Each line of the records below that holds "Autoriser" should be returned.

- **DATASET ENTRIES**
-----

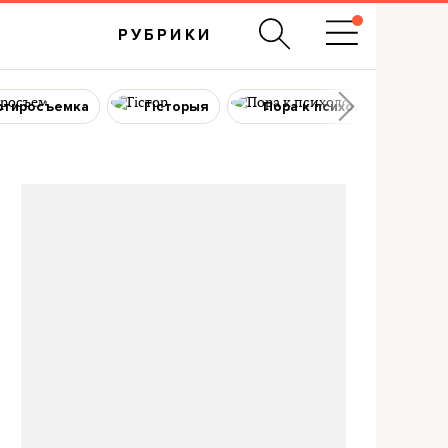
РУБРИКИ
ртиросъемка
Гісторыя
Пора к психологу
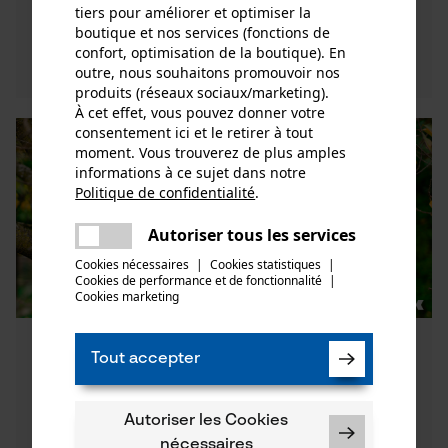
tiers pour améliorer et optimiser la
boutique et nos services (fonctions de
Découvrez maintenant
confort, optimisation de la boutique). En
outre, nous souhaitons promouvoir nos
produits (réseaux sociaux/marketing).
À cet effet, vous pouvez donner votre
consentement ici et le retirer à tout
moment. Vous trouverez de plus amples
informations à ce sujet dans notre
Politique de confidentialité
.
partager
Une erreur s'est produite. Veuillez
Autoriser tous les services
partager
essayer encore.
Cookies nécessaires
|
Cookies statistiques
|
Cookies de performance et de fonctionnalité
mail
|
Cookies marketing
Comparaison des sécateurs Felco :
Tout accepter
sylviculture, viticulture, espaces
verts
Autoriser les Cookies
Date de sortie:
01.03.2020 11:00
nécessaires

-----

- **EXPECTED ANSWER**
Autoriser tous les services
Autoriser les Cookies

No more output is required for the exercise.